First, this reasoning comes from the markup model for forecasting inflation. As explained in a previous note, this model starts from the presumption that prices are a (roughly stable) markup over costs, including labour costs. A bit of algebra later leads to a relationship that states that wages growth minus productivity growth is approximately equal to inflation (prices growth). As discussed in that previous note, there are a lot of assumptions underlying the use of this relationship for forecasting. But more fundamentally, the WPI is not the measure of labour cost growth that maps most closely to the one implied in that relationship. Rather, the more volatile average earnings measures from the national accounts are more relevant.
Presumably the RBA has used the smoother WPI measure for ease of exposition. In that case, though, one should be even more circumspect about how tightly the relationship should hold.
Second, there are some interesting implied choices of time period used in that paragraph. For example, it is stated that future trend productivity growth is expected to be slower than the average of previous decades. This is not controversial: the late 1990s was a period of strong productivity growth globally, largely because of the adoption of personal computers and other new technologies. More recent productivity growth was slower, but not zero. The real question is whether future productivity growth will be slower than the average of more recent times, such as the years leading up to the pandemic. Perhaps this is true, but the reasons for a further slowdown have not been elucidated. While any boost from AI and other technology will indeed take time to show up in the productivity figures, just as PCs did, a further decline in global trend productivity growth is not the base case for the profession more broadly.
Third, even granting the reduced noise from using the WPI, and assuming a further slowdown in global productivity, there is the question of why the RBA repeatedly referenced the sustainability of the current rate of growth.

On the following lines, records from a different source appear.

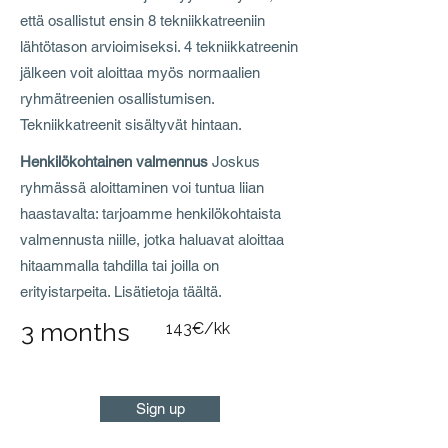
että osallistut ensin 8 tekniikkatreeniin
lähtötason arvioimiseksi. 4 tekniikkatreenin
jälkeen voit aloittaa myös normaalien
ryhmätreenien osallistumisen.
Tekniikkatreenit sisältyvät hintaan.
Henkilökohtainen valmennus
Joskus
ryhmässä aloittaminen voi tuntua liian
haastavalta: tarjoamme henkilökohtaista
valmennusta niille, jotka haluavat aloittaa
hitaammalla tahdilla tai joilla on
erityistarpeita. Lisätietoja täältä.
3 months
143€/kk
Sign up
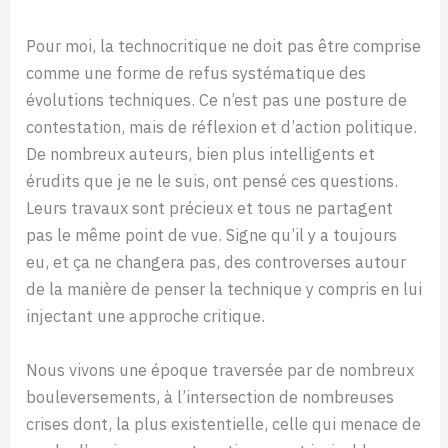
Pour moi, la technocritique ne doit pas être comprise
comme une forme de refus systématique des
évolutions techniques. Ce n’est pas une posture de
contestation, mais de réflexion et d’action politique.
De nombreux auteurs, bien plus intelligents et
érudits que je ne le suis, ont pensé ces questions.
Leurs travaux sont précieux et tous ne partagent
pas le même point de vue. Signe qu’il y a toujours
eu, et ça ne changera pas, des controverses autour
de la manière de penser la technique y compris en lui
injectant une approche critique.
Nous vivons une époque traversée par de nombreux
bouleversements, à l’intersection de nombreuses
crises dont, la plus existentielle, celle qui menace de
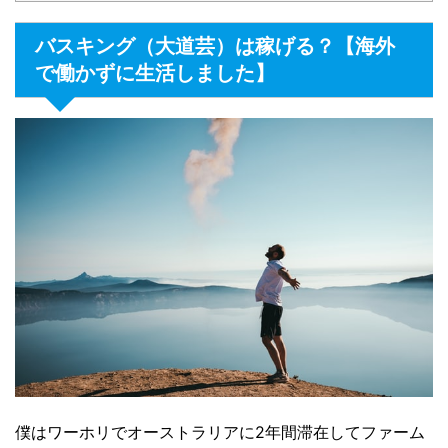
バスキング（大道芸）は稼げる？【海外
で働かずに生活しました】
僕はワーホリでオーストラリアに2年間滞在してファーム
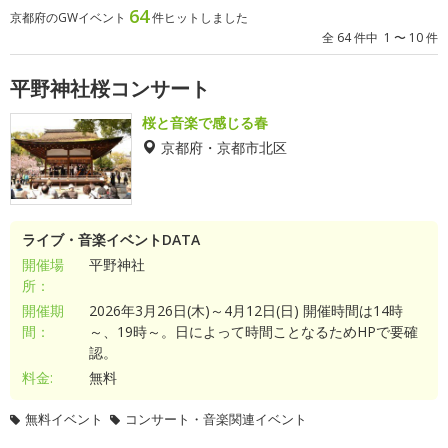
64
京都府のGWイベント
件ヒットしました
全 64 件中 1 〜 10 件
平野神社桜コンサート
桜と音楽で感じる春
京都府・京都市北区
ライブ・音楽イベントDATA
開催場
平野神社
所：
開催期
2026年3月26日(木)～4月12日(日) 開催時間は14時
間：
～、19時～。日によって時間ことなるためHPで要確
認。
料金:
無料
無料イベント
コンサート・音楽関連イベント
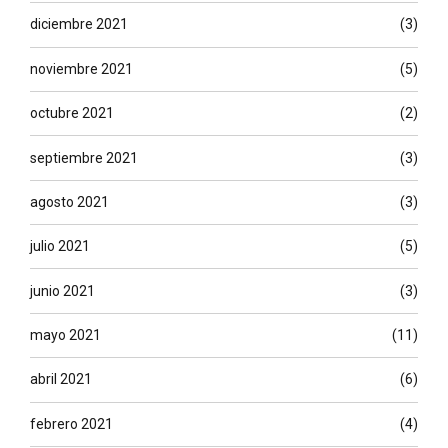
diciembre 2021
(3)
noviembre 2021
(5)
octubre 2021
(2)
septiembre 2021
(3)
agosto 2021
(3)
julio 2021
(5)
junio 2021
(3)
mayo 2021
(11)
abril 2021
(6)
febrero 2021
(4)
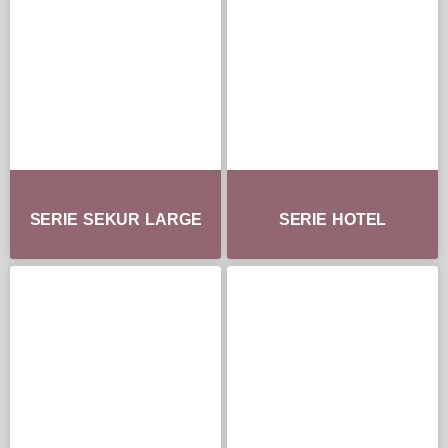
SERIE SEKUR LARGE
SERIE HOTEL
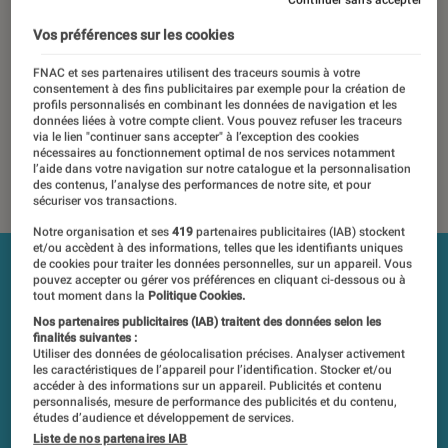
15 février 2021
・
Par
Jean-Charles Frelier, Laure Renouard
Vos préférences sur les cookies
Les tests et mesures du Labo Fnac sont réalisés en toute
FNAC et ses partenaires utilisent des traceurs soumis à votre
indépendance du commerce ou des fabricants depuis 1972.
consentement à des fins publicitaires par exemple pour la création de
Les responsables de tests garantissent les mesures grâce à
profils personnalisés en combinant les données de navigation et les
données liées à votre compte client. Vous pouvez refuser les traceurs
leur expertise, et aux équipements de mesures les plus
via le lien "continuer sans accepter" à l’exception des cookies
précis. Pour en savoir plus,
voir notre charte
. Et pour
nécessaires au fonctionnement optimal de nos services notamment
l’aide dans votre navigation sur notre catalogue et la personnalisation
comparer tous les produits, visitez notre
comparateur
.
des contenus, l’analyse des performances de notre site, et pour
sécuriser vos transactions.
Notre organisation et ses
419
partenaires publicitaires (IAB) stockent
et/ou accèdent à des informations, telles que les identifiants uniques
de cookies pour traiter les données personnelles, sur un appareil. Vous
pouvez accepter ou gérer vos préférences en cliquant ci-dessous ou à
tout moment dans la
Politique Cookies.
Nos partenaires publicitaires (IAB) traitent des données selon les
finalités suivantes :
Utiliser des données de géolocalisation précises. Analyser activement
les caractéristiques de l’appareil pour l’identification. Stocker et/ou
accéder à des informations sur un appareil. Publicités et contenu
personnalisés, mesure de performance des publicités et du contenu,
études d’audience et développement de services.
Liste de nos partenaires IAB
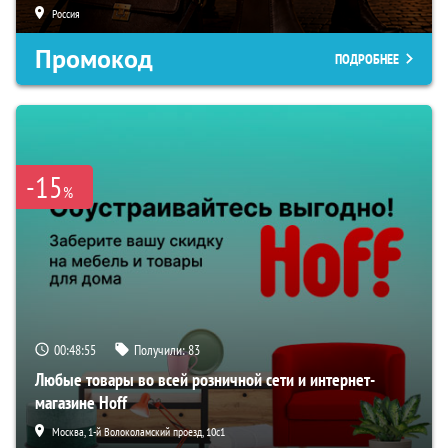
Россия
Промокод
ПОДРОБНЕЕ
-15
%
00:48:54
Получили:
83
Любые товары во всей розничной сети и интернет-
магазине Hoff
Москва, 1-й Волоколамский проезд, 10с1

At the time of publication, this was the year to the June quarter figure of 4.1%, not the year to September quarter figure of 3.5% just reported. Yet the RBA surely anticipated the step down in growth that was already baked in to awards and many enterprise agreements. Why the focus on the sustainability of a growth rate that everyone knew was not going to be sustained? The question also arises of how we reconcile wages growth having already rolled over, to annualised rates in the low 3s, with the RBA’s view that the labour market is still tight.
Later in the document, the step down in unit labour cost growth from 7% annualised to 3½% annualised in just six months was noted (as we had previously expected and written about). So why the implication that growth in labour costs was much stickier than that?
The deeper question is: with wages growth tracking in the low 3s and productivity growth not being zero, why has the RBA focused so much on the risk that wages growth is unsustainable?
I can’t help thinking that this partly reflects deep-seated narratives about the Australian economy not being competitive. These narratives stemmed from the so-called ‘real wage overhang’ that emerged in the 1970s following the policy-induced wages breakout then. Another bout of this belief system emerged after the mining boom and attendant strong income growth. Since then, restoring competitiveness by crimping wages growth has been a common go-to in the policy discourse in Australia, far more than elsewhere in my observation. It is as if people forget that exchange rates tend to move much faster than domestic labour costs.
In any case, even if productivity growth averages a touch lower than 1% (worse than recent history), then by the RBA’s own figuring, WPI growth averaging 3.2% (the annualised rate of the past three quarters) is well and truly consistent with inflation averaging 2½% or below. Perhaps we need to let go of the pandemic-era hangover.